┌─ Provided information

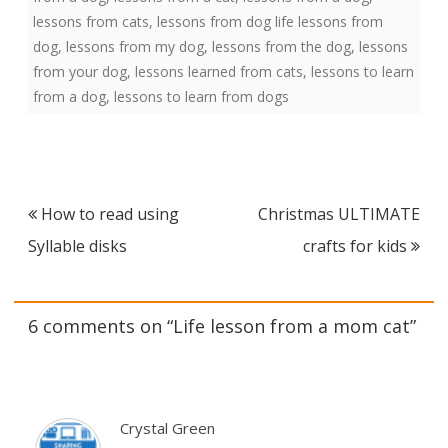
lessons from cats
,
lessons from dog life lessons from
dog
,
lessons from my dog
,
lessons from the dog
,
lessons
from your dog
,
lessons learned from cats
,
lessons to learn
from a dog
,
lessons to learn from dogs
Post
How to read using
Christmas ULTIMATE
navigation
Syllable disks
crafts for kids
6 comments on “
Life lesson from a mom cat
”
Crystal Green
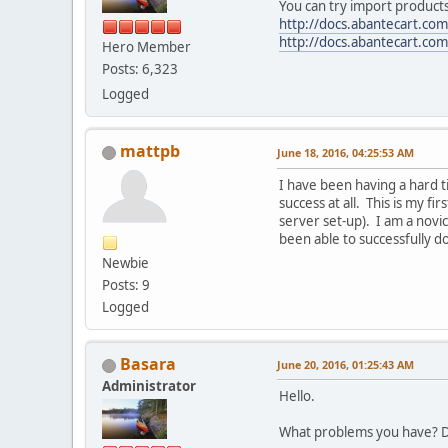
You can try import products
http://docs.abantecart.com
http://docs.abantecart.com
Hero Member
Posts: 6,323
Logged
mattpb
June 18, 2016, 04:25:53 AM
I have been having a hard t
success at all. This is my f
server set-up). I am a novi
been able to successfully do
Newbie
Posts: 9
Logged
Basara
June 20, 2016, 01:25:43 AM
Administrator
Hello.
What problems you have? D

└─

- [Assigned task] From the entries, report every line in which the string "June" occurs.

- [Exercise response]
June 18, 2016, 04:25:53 AM
June 20, 2016, 01:25:43 AM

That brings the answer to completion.